Plaintiff initially claimed that he received no commission payments from September of 2000 through February 9, 2001. However, cancelled checks produced at trial and testimony of by Sherise Ritter and Sharon Emek made it clear that Mr. Zapin did receive commissions up until November 2000. ZEL contends that the November payment was for October, but in fact there were two November payments. Although the Sagitta system showed that an $11,976 check was paid to him in December representing November commissions, defendants have conceded that there is no record of that check having been received or cashed. Plaintiff now claims that he should be paid the full amount of commissions rather than the 40% provided in the Agreement because he claimed that Metro ceased performing services as of September 2000. However, he was unable to substantiate any service failure up to the end of January of 2001. His only evidence was what someone told him in December that he would have to handle correspondence in January, and that he hired one or two Metro employees part time to handle some work during January. Mr. Zapin's cousin, Warren Russo, another producer, testified that Metro continued servicing producers until it actually closed its doors. Moreover, ZEL could not document any attempt to either terminate the Agency Agreement or substitute a service provider prior to the end of December of 2000. All of the records showed that Metro continued performing services for all producers including Mr. Zapin until it closed its doors on February 9, 2001.

Emek Counterclaims

Sharon Emek's individual counterclaim is for payments that she made to settle law suits against Emek Group and ZEL for furniture and equipment leases in their previous shared quarters. Plaintiff conceded that Sharon Emek settled and paid settlement sums on two law suits brought against her and Ira Zapin for unpaid installments on furniture and equipment leases and rentals for the years preceding the formation of Metro Partners. Both Zapin and Emek were individual guarantors on the leases and thus liable for moneys due. Emek hired and paid attorneys who settled those cases.
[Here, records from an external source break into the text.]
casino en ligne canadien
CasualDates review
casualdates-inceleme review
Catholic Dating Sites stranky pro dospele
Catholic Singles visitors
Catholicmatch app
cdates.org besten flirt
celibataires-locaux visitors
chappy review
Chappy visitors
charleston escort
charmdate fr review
Her counterclaim legitimately includes a request for half the money paid to settle the claims. That sum is $27,000 without paying any part of the legal fees. While her expenditure of $32,000 to attorneys to settle the cases for a total of $54,000 exceeds reasonable value, Zapin is liable for a portion of those fees. Upon finding that a fee of $16,000 is fair and reasonable, Zapin's or ZEL?s share for legal fees is $8000. Thus, Zapin owes Emek $35,000 in total for expenses relating to the furniture and equipment leases and rentals. Although plaintiff argues in his post trial brief that the $152,111 debt set forth in the December 1998 letter may have included the moneys owed to Emek Group for the lease equipment, neither Zapin nor anyone else so testified at trial.

Remaining Claims

The parties both claim that they are owed moneys that were not accounted for in the June 1999 determination made by their accountants for the period between the beginning of Metro and June 30, 1999. However, the commission moneys collected and disbursed during that period are difficult to track; some of the moneys Zapin or ZEL received may have gone directly into the ZEL account rather than to Metro because Mr. Zapin failed to sign the co-mingling agreement that the parties had agreed to pursuant to the December 1998 letter until June 1999. Ms. Emek and Ms. Ritter produced some evidence that certain commissions totaling $65,015 were wired directly into ZEL's or Zapin's account in March and April 1999 for which he did not provide Metro with supporting documentation. Metro also claims that deductions from commissions were taken by insurance companies for policies that had been canceled prior to January 1999 (before Metro became ZEL's agent) and that Metro should not have had to bear those subtractions. The total amount Metro claims due from these deductions and direct deposits is $18,233. Zapin denied not giving Metro moneys due after January of 1999, averring that moneys that came in had been earned before Metro began servicing ZEL. He also disputes the deductions. The parties do, however, agree that ZEL gets 100% of commissions for policies written prior to January 1, 1999, and the 40% begins on policies written prior to January 1, 1999 or thereafter. I find that Metro has not sustained its burden of proof as to the $18,233 and therefore reject Metro's claim that as of June 1999 Metro was owed $239,514 rather than the agreed upon amount of $221,281. Similarly, ZEL has not sustained its burden that during the January-June transition period it was owed about $8000 for commission payments made by Atlantic, CGU, Travelers and Chubb directly to Metro for which no portion was remitted to ZEL. While ZEL produced some documents indicating receipt of this money there was no showing that this amount was not credited to ZEL's accounts. Finally, direct receipt of the $65,015 is also disputed and not sufficiently documented to increase ZEL's debt from the agreed upon $221,281.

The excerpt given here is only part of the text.